22q11.2 deletion syndrome

Clinicaltrials.gov can provide up-to-date information on research being conducted on 22q11.2 deletion syndrome. Chromosome 22 Central, Inc. also provides information about clinical research http://www.c22c.org/research.htm. Nationwide Children's provides information about their personal clinical research related to 22q11.2 deletion syndrome https://www.nationwidechildrens.org/research/clinical-research/22q-clinical-research. For additional information on available clinical trials, please ask your doctor or genetic counselor.

There are many foundations and support groups focused on 22q11.2 deletion syndrome. For example, Chromosome 22 Central, Inc. accepts donations in order to continue their mission of support and awareness of conditions related to chromosome 22 (http://www.c22c.org/donate.htm). They also have a c22c store from which purchases also support the group's mission. (https://www.cafepress.com/c22c)

The International 22q11.2 Foundation, Inc also uses donations to spread awareness about 22q11.2 deletion syndrome and stimulate research.
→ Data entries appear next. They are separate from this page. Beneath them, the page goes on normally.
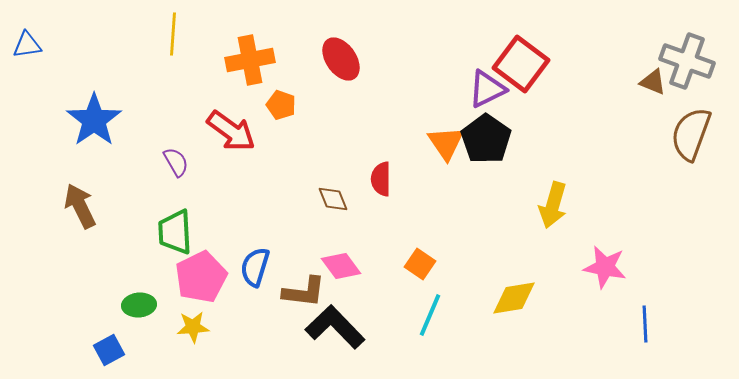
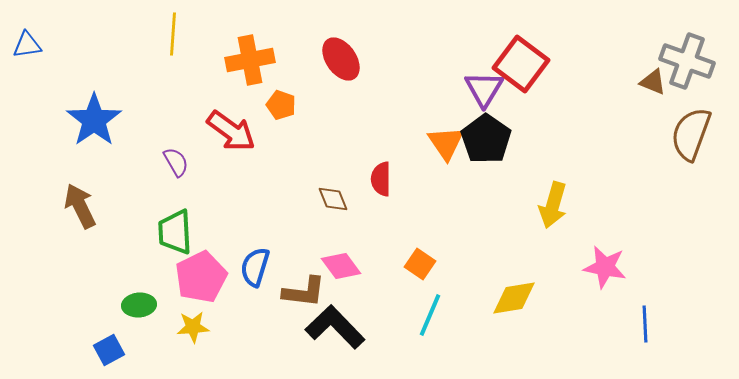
purple triangle: moved 3 px left; rotated 33 degrees counterclockwise
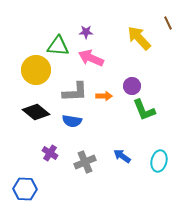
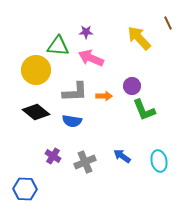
purple cross: moved 3 px right, 3 px down
cyan ellipse: rotated 25 degrees counterclockwise
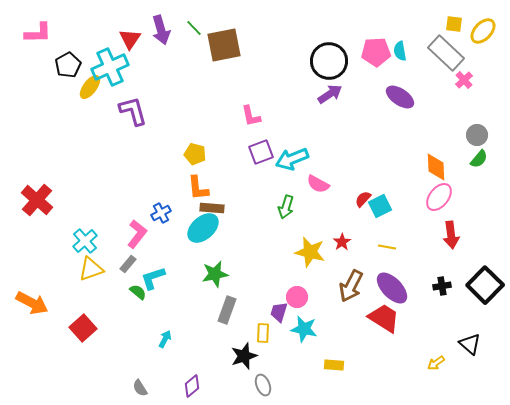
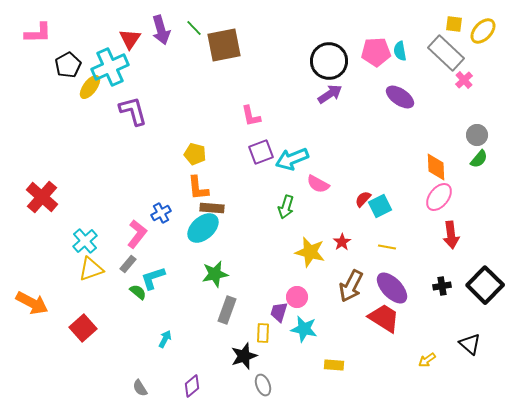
red cross at (37, 200): moved 5 px right, 3 px up
yellow arrow at (436, 363): moved 9 px left, 3 px up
Donations can be made through their website at http://www.22q.org/support-the-foundation/donate-now.

Another organization accepting donations is the VCFS 22q11 Foundation (http://www.vcfsfa.org.au/pages/make-a-donation.php). Donations help to run the foundation and provide education and awareness about 22q11.2 deletion syndrome. This foundation is locally active in Australia and New Zealand.